NOAA makes no paper charts any more. The only charts on paper are Print on Demand (from newest data) at a local retailer or 3rd party printed products generally printed on an annual basis. No US charts have been maintained on paper for a VERY long time. They quit doing mass printing only recently as a cost saving measure. The new Print On Demand charts are printed on better paper now and of course current from the date you buy them. NOAA releases updates to individual charts on a daily basis. Only the international ENC electronic formats can accept minor updates.

For a chart plotter I like the Navonics chip charts best. They add a lot of information anf because they are vector you can work with them at any scale you like. Some plotters have more or less features. You use them in many ways like apepr but in other ways they are unlike paper. Being different makes it a learning process. The concept of using charts is no different just the methods you use. Working in different map projections is made easy. Hand plotting is not easy.

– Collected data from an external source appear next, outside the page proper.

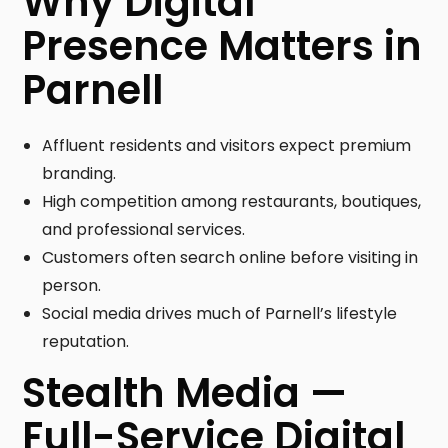
Why Digital
Presence Matters in
Parnell
Affluent residents and visitors expect premium
branding.
High competition among restaurants, boutiques,
and professional services.
Customers often search online before visiting in
person.
Social media drives much of Parnell’s lifestyle
reputation.
Stealth Media —
Full-Service Digital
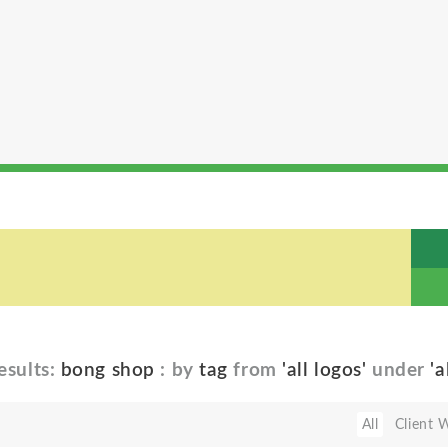
esults:
bong shop
: by
tag
from
'all logos'
under
'a
All
Client 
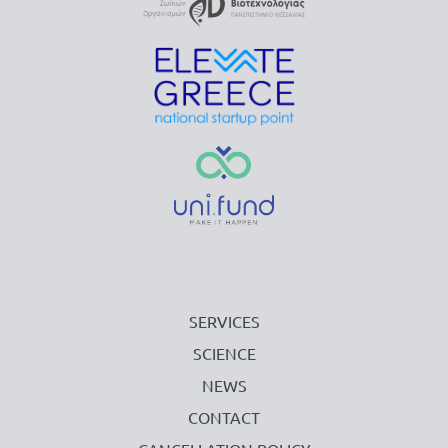
SERVICES
SCIENCE
NEWS
CONTACT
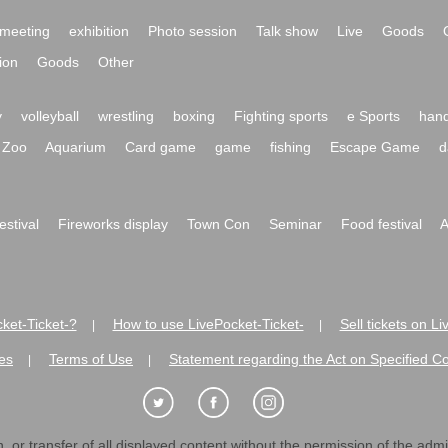
meeting
exhibition
Photo session
Talk show
Live
Goods
ion
Goods
Other
y
volleyball
wrestling
boxing
Fighting sports
e Sports
hand
Zoo
Aquarium
Card game
game
fishing
Escape Game
d
festival
Fireworks display
Town Con
Seminar
Food festival
A
ket-Ticket-?
How to use LivePocket-Ticket-
Sell tickets on L
|
|
es
Terms of Use
Statement regarding the Act on Specified C
|
|
 or transfer of all displayed content without the permission of the admini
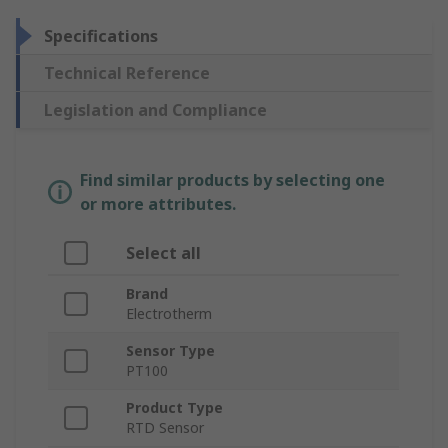
Specifications
Technical Reference
Legislation and Compliance
Find similar products by selecting one
or more attributes.
Select all
Brand
Electrotherm
Sensor Type
PT100
Product Type
RTD Sensor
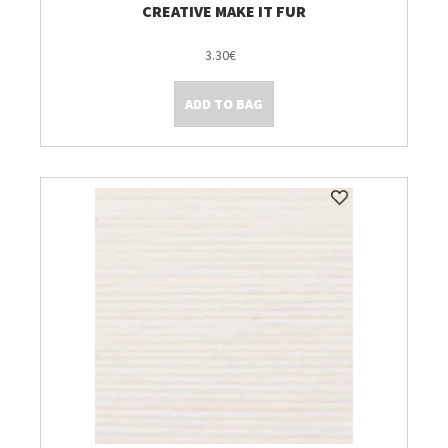
CREATIVE MAKE IT FUR
3.30€
ADD TO BAG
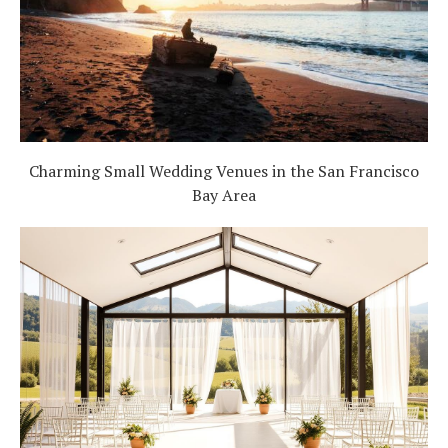
Charming Small Wedding Venues in the San Francisco
Bay Area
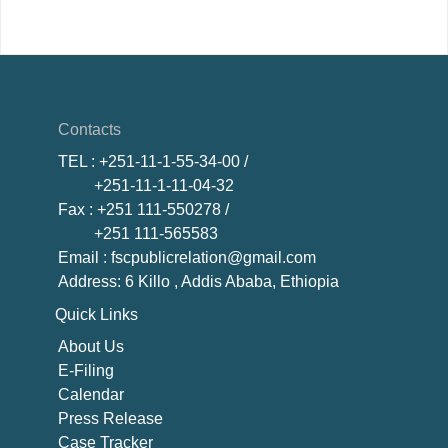
Contacts
TEL
: +251-11-1-55-34-00 /
+251-11-1-11-04-32
Fax
: +251 111-550278 /
+251 111-565583
Email
: fscpublicrelation@gmail.com
Address: 6 Killo , Addis Ababa, Ethiopia
Quick Links
About U
s
E-Filing
Calendar
Press Release
Case Tracker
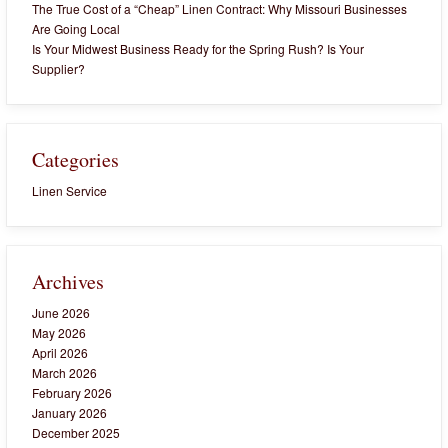
The True Cost of a “Cheap” Linen Contract: Why Missouri Businesses
Are Going Local
Is Your Midwest Business Ready for the Spring Rush? Is Your
Supplier?
Categories
Linen Service
Archives
June 2026
May 2026
April 2026
March 2026
February 2026
January 2026
December 2025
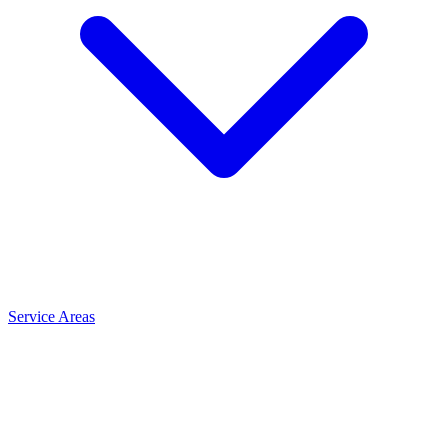
Service Areas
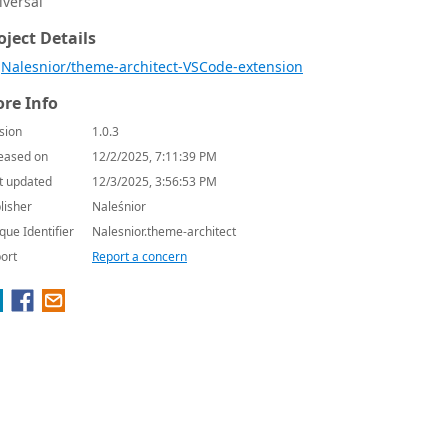
iversal
oject Details
Nalesnior/theme-architect-VSCode-extension
re Info
sion
1.0.3
eased on
12/2/2025, 7:11:39 PM
t updated
12/3/2025, 3:56:53 PM
lisher
Naleśnior
que Identifier
Nalesnior.theme-architect
ort
Report a concern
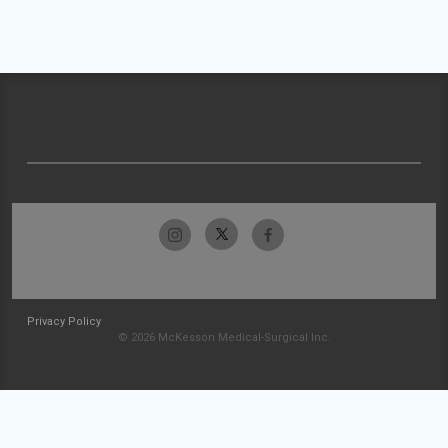
Privacy Policy
© 2026 McKesson Medical-Surgical Inc.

Laptop based software allows more of the features you use with paper charts on a bigger screen. If you use a laptop computer then a PC based solution with software is the cheapest and most flexible. I find I don't need all thet much at the helm but prefer to work out all the courses on the laptop. I also transfer maps and routes from the laptop to a PDA sized handeheld that I power from a 12 volt outlet at the helm. It offers a backup device to the computer that really isn't suited for use on deck.

They all reley on GPS as a location source. Using GPS is clearly a science within itself. You can deal with it as a magic box but it can also do more advanced things when properly understood. It's a tool but it's not a navigator.